Free jumping is also beneficial for horses that have been ridden over jumps. It is helpful to horses that have developed nervousness over jumps, tendencies to bolt over jumps, and problems with refusals. By starting the horse off small and gradually increasing size, a trainer can develop confidence in the horse. By subtracting the rider, the horse learns to jump on its own without interference. Over time, the method encourages the horse to relax and take its time through jumps, showing a more natural jump on its own. Free jumping reinforces forward movement over jumps and starting lower builds confidence. This can also be used to encourage a more playful attitude in horses, taking away the demands of the rider and making the simple act of just jumping more fun. Free jumping is also a good practice for exercising the horse, even one that is not used for jumping. It can produce a good mind while strengthening muscles and stretching the back and neck. It also provides variation in a horse's routine, which can be a break from a rigorous jumping schedule.

== Evaluation and selling ==

Free jumping is often used to determine a young horse's jumping potential before it can be ridden over jumps or to see the natural jump without a rider.
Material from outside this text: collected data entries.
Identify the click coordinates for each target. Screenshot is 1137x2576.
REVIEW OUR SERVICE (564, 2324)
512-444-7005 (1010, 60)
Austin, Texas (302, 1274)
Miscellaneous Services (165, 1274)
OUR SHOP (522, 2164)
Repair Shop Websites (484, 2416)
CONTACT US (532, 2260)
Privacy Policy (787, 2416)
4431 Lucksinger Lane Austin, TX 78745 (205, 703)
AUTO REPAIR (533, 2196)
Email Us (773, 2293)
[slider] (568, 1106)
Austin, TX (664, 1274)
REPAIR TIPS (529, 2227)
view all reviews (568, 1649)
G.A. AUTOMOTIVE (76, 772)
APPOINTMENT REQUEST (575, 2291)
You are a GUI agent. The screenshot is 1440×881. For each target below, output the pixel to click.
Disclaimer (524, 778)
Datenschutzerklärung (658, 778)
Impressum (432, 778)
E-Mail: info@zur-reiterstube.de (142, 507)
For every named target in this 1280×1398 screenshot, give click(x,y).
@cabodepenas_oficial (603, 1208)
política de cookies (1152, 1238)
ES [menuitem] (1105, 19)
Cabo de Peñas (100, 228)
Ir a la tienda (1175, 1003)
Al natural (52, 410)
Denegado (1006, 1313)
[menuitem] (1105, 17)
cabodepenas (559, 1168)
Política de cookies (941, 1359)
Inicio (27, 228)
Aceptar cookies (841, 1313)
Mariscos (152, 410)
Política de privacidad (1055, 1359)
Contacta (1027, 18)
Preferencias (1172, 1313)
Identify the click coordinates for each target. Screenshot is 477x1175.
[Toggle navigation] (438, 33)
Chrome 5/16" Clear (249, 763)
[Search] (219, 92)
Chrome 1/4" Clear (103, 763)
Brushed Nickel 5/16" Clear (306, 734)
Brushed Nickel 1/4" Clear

In both cases a good free jump will increase the value of a horse. Jumping horses is a popular event in competitive and recreational riding, and in many case an owner will put a horse up for sale with a video of free jumping. This shows the horse’s movement, temperament and jumping potential, whether or not the horse was used for jumping.

==Drawbacks ==

While free jumping has many benefits it can also cause many problems if not done properly. A horse can learn to refuse if not kept in the chute, may compensate incorrectly for bad distances, and a bad experience overall will make a horse nervous or ill-tempered to jump once under saddle. A horse can also be harmed if it is pushed too hard when it is too young or not mentally or physically ready. Free jumping is a form of training that requires an experienced rider or trainer present.

== Competitions ==

Free jumping competitions are done for younger horses to prove their jumping ability and increase the value of the individual horse, as well as the bloodlines and breeder's reputation. For professional breeders and trainers these are serious events to improve their business. Free jumping competitions are most often put on by various warmblood associations, to support the development of jumping and good training practices.